Наша спальня помещалась в большой комнате, стены которой были оклеены (или обиты?) зеленоватыми шелковистыми, ворсистыми обоями, кажется даже не бумажными, а матерчатыми. На высоком расписном потолке алели гирлянды роз, между ними летали пестрые птицы и витали какие-то молодые женщины в розоватых и лиловатых одеждах, развевавшихся весьма нескромно. Справа от входа, ни к селу ни к городу, возвышался буфет, массивное сооружение из темного дерева, с резьбой и с полкой из черного в розоватых прожилках мрамора. Дальше стояли кровати -обыкновенные железные и топчаны, сколоченные из досок и опирающиеся на дощатые же козлы; железных привезли из Старой Руссы слишком мало. Я спал на деревянной койке, довольно жесткой, но зато она стояла во втором ряду, у стенки, где меньше дуло от окон. Посреди комнаты маячила на кирпичном пьедестале железная печурка-буржуйка, -- она находилась прямо под крюком, торчащим из центра потолка (прежде там висела люстра или лампа), и с этого крюка свисала проволока, на которой держалась круглая железная труба, отходящая от печурки. Труба, делая колено, шла к стене, где было пробито отверстие; там проходил дымоход. Когда буржуйка топилась, около нее всегда стоял "буржуй" -так звались у нас дежурные по топке печурок; "буржуев" назначали всегда из старшеспальников; нам, младшим, этого ответственного дела не доверяли.

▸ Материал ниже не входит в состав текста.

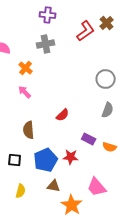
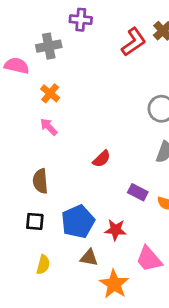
gray cross: (46, 44) -> (49, 46), moved
brown semicircle: (29, 130) -> (40, 181), moved
red star: (71, 157) -> (116, 230), moved

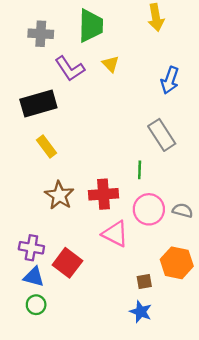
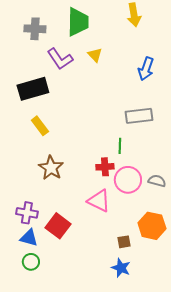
gray rectangle: (162, 135) -> (139, 116), turned -64
red cross: (104, 194) -> (105, 167), moved, size x0.7

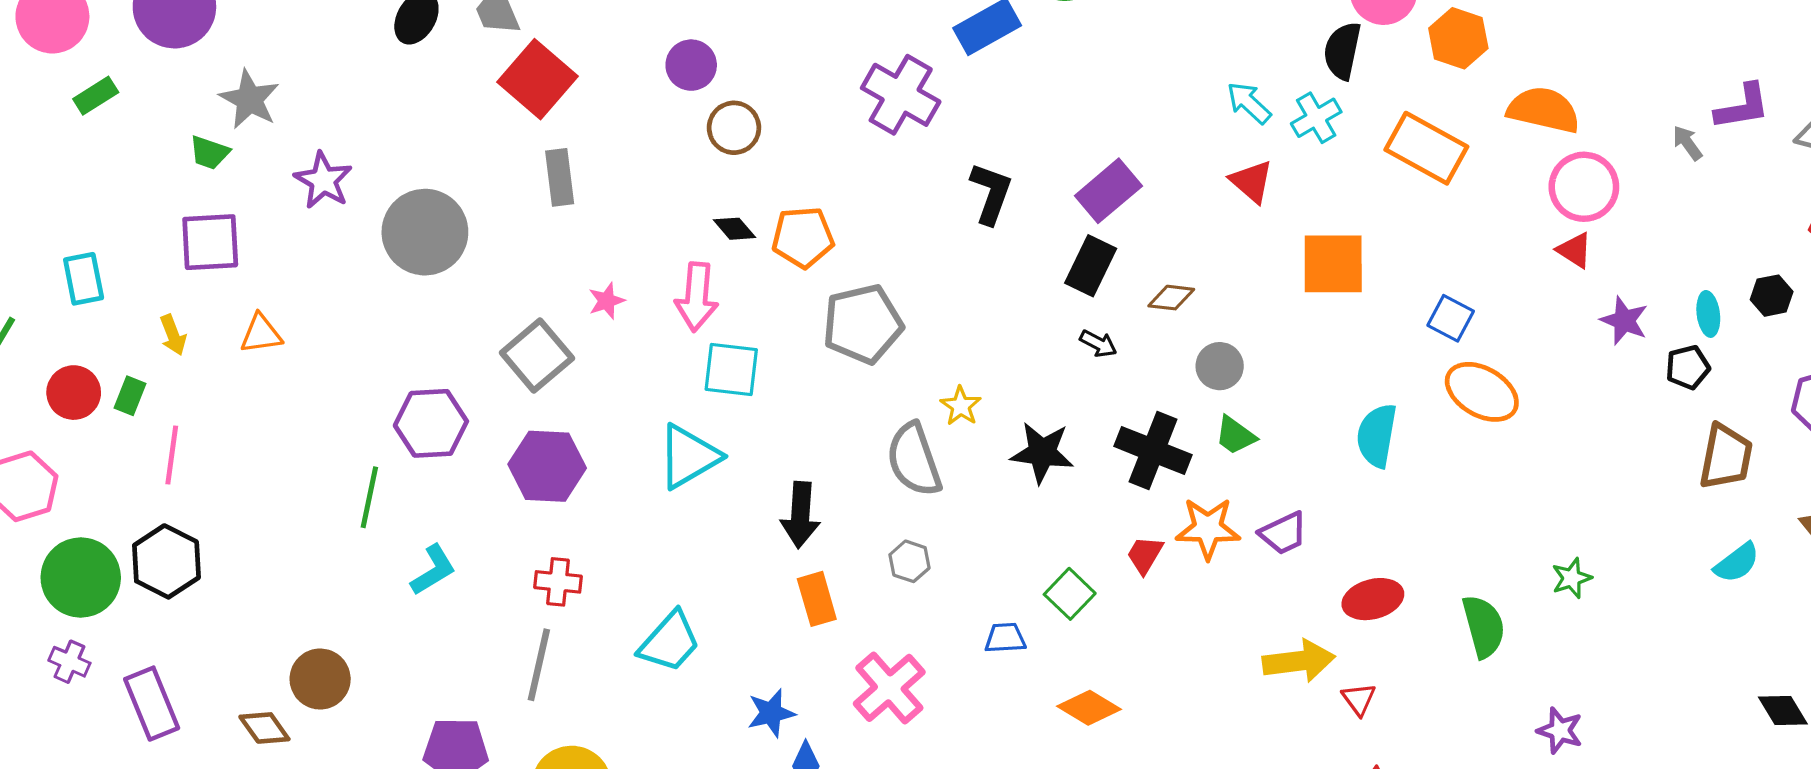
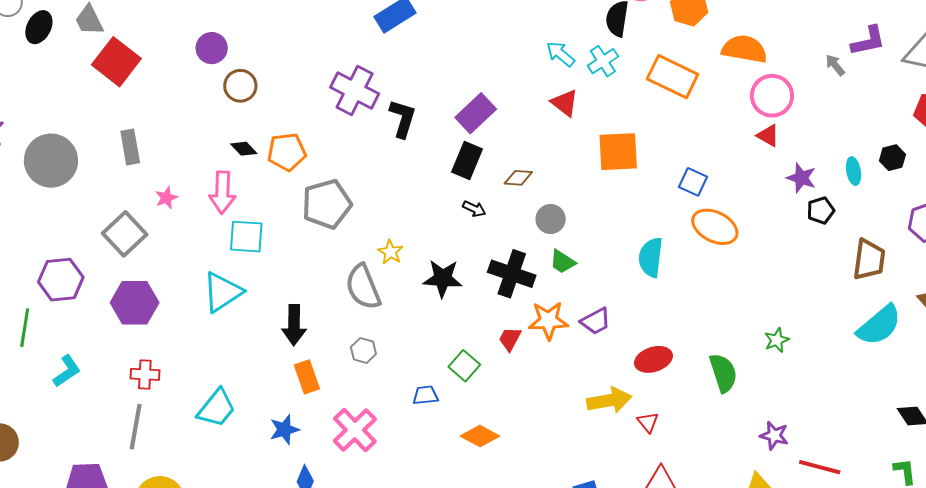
purple cross: (901, 95) -> (355, 91), moved
gray rectangle: (560, 177) -> (130, 147), moved
black pentagon: (1688, 367) -> (821, 210), moved
cyan semicircle: (1737, 563) -> (879, 325), size x1.6
blue star: (771, 713) -> (284, 430), moved

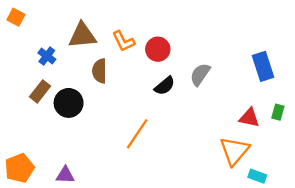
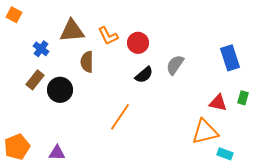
orange triangle: (234, 151) -> (205, 132), turned 36

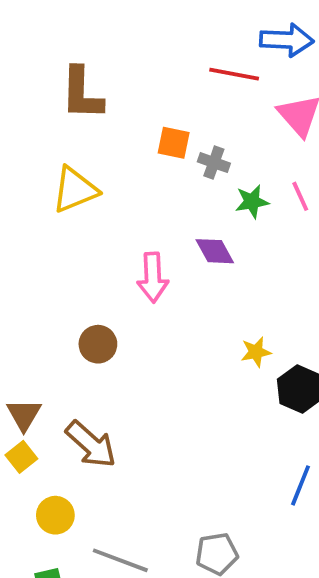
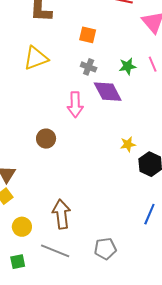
gray cross: (214, 163) -> (89, 67), moved
purple diamond: (215, 251) -> (108, 92), size x1.4
brown arrow: (91, 444) -> (61, 214), moved, turned -140

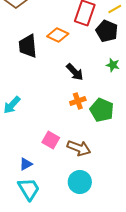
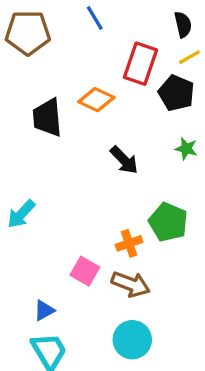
orange cross: (78, 101) -> (129, 243), moved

Когда в зимние дни и вечера топилась печурка, все население спальни теснилось около нее; одни сидели на ближайших койках, другие на своих на двоих стояли поближе к теплу. Здесь, если в это время не присутствовал воспитатель, шли бесконечные разговоры о том, кто что видел и что пережил. Почти все еще недавно были беспризорными, так что у каждого хватало чего порассказать. Но у всех в правдивые повествования о бродяжничестве, о лишениях обязательно вплетались истории с налетами, стрельбой, "мокрым делом"; каждый шкет похвалялся личным знакомством с каким-нибудь знаменитым бандитом или, на худой конец, с известным жуликом. У каждого в прошлом в руках непременно побывал наган, причем рассказчик употреблял его "в деле": "Я из него бах-бабах -- фрайер сразу с катушек долой!" О деньгах разговоров велось немного, они в то время ценности почти не имели, и при рассказах об удачных грабежах со взломом упоминались главным образом склады со съестными припасами. Часто на складе оказывались целые залежи шоколада, и потом герой повествования "шамал его цельный месяц, воробьям крошки бросал -- курва буду, если вру!".
Все эти истории выслушивались с неизменным вниманием, а когда рассказчик начинал нести нечто уж совершенно неправдоподобное, его обычно, на правах старшего, прерывал дежурный "буржуй". "Врешь! -презрительно произносил он. -- Вот у меня взаправду один случай вышел..." -- и начинал рассказывать что-нибудь не менее залихватское. Я слушал все эти откровения развесив уши и очень завидовал бывалым ребятам. Мне тоже хотелось ловко очистить склад с вкусной провизией, хотелось пострелять из револьвера, даже "укокать" кого-нибудь, только чтоб это был плохой человек, чтоб не жалко было.
На втором месте после бандитско-воровских историй стояли рассказы о таинственном; каждый обязательно ночевал в склепах, видел воскресших покойников, видел привидения. Повествования эти были куда однообразнее воровских, но всегда производили неотразимое впечатление. Рассказывались они глухим, пониженным голосом, переходящим в шепот; слушатели зачарованно молчали, стараясь теснее прижаться друг к другу, и порой опасливо оглядывались по сторонам -- не покажется ли привидение. После таких историй страшно было ходить в уборную поодиночке через длинный и темный коридор, сбивались в группки.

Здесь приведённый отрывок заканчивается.